Kultur

Tag 2 bei "Rock am Ring"

Brachiale Härte, zarter Groove

Archivartikel

Beharrlichkeit zahlt sich aus – auch am Nürburgring. Denn wenngleich es der Wettergott mit den 70.000 Fans bei „Rock am Ring“ am Premierentag nicht gut meinte, zeigt sich um 14 Uhr zumindest schon einmal ein zartes Grau am Eifelhimmel. Und obwohl diese Uhrzeit für die Ringrocker der Nation, die bis in den frühen Morgen feierten, bestenfalls als Frühstückszeit gilt, hat sich schon eine beachtliche Menge vor der „Crater Stage“ versammelt, als die Briten von „Bury Tomorrow“ aufmarschieren. Das Quintett aus Southampton macht seinem Namen auch gleich alle Ehre und versorgt die noch leicht müden Ohren mit einer satten Portion epischem Metalcore. Die Fans nehmen es dankbar hin, eröffnen die ersten Circlepits des jungen Mittags und stimmen sich so langsam ein auf einen Tag, der mit satten Kontrasten aufwarten sollte.

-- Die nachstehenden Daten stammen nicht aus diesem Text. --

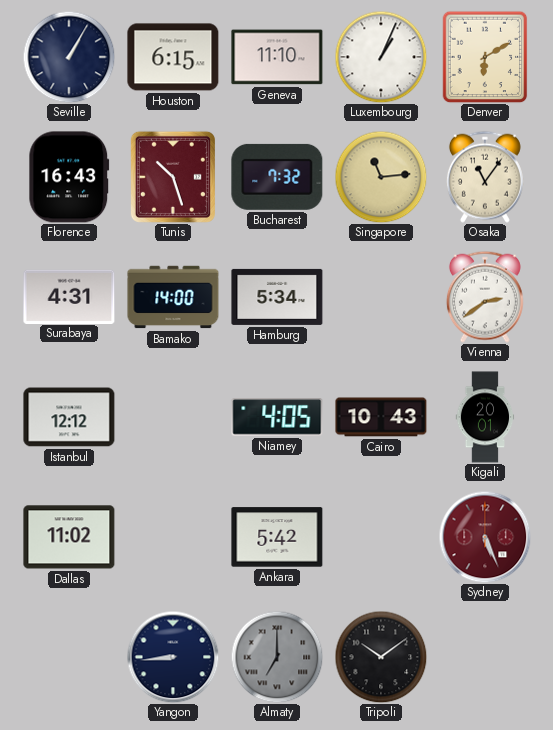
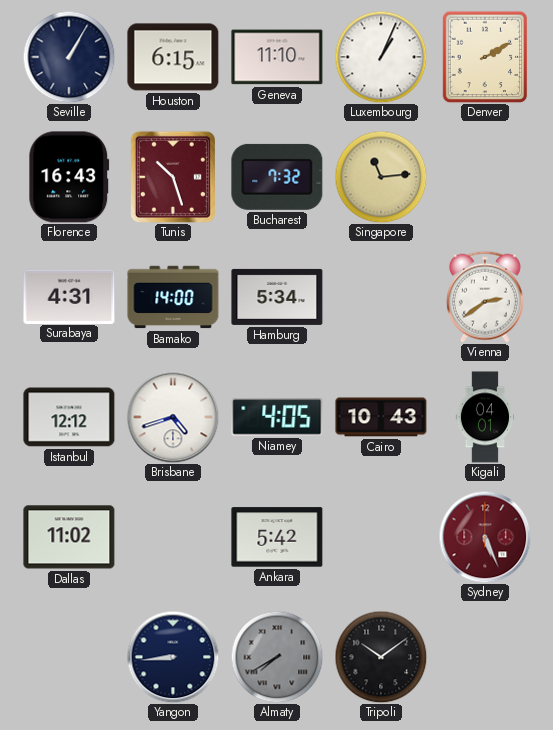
Denver: 6:10 -> 2:10
Osaka: 11:06 -> none
Brisbane: none -> 4:42
Kigali: 20:01 -> 04:01
Almaty: 7:00 -> 7:40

Harte Kontraste mit Wirkung

Denn während „Black Stone Cherry“ mit ihrem Kentucky-gestählten Hardrock glänzen, hüpft auf der Hauptbühne schon die Power-Röhre Beth Ditto über das Parkett, um die ersten Sonnenstrahlen mit wilden Tänzen zu begrüßen. Es passt zur Logik dieses Tages, dass sich diese schrillen Gegensätze unvereinbar gegenüberstehen – nach einem ersten Tag, der vielen Fans die Entscheidung schwer machte, welche Bühne sie nun besuchen sollten, ist das Urteil am Festival-Samstag eindeutig: Entweder dem harten Progressive von „Shinedown“ lauschen, oder die zarten Rock-Sounds von „Kettcar“ verfolgen, die brachiale Härte von „Bullet for my Valentine“ genießen, oder zu „Snow Patrol“ schmusen lernen. Wobei Letzteres verlustfrei nur schwer zu haben war. Denn obwohl die Schotten um Frontmann Gary Lightbody es an den ganz großen Gefühlsausbrüchen ihrer Karriere wie „Run“, „Heal Me“ oder „Chasing Cars“ nicht missen lassen: Der Hauptsänger des Quintetts zeigt sich während des ersten Deutschlandkonzerts seit sechs Jahren derart schwach auf der Brust, dass er der sehnsüchtigen Menge zwar einen netten, aber keineswegs erstklassigen Auftritt offeriert.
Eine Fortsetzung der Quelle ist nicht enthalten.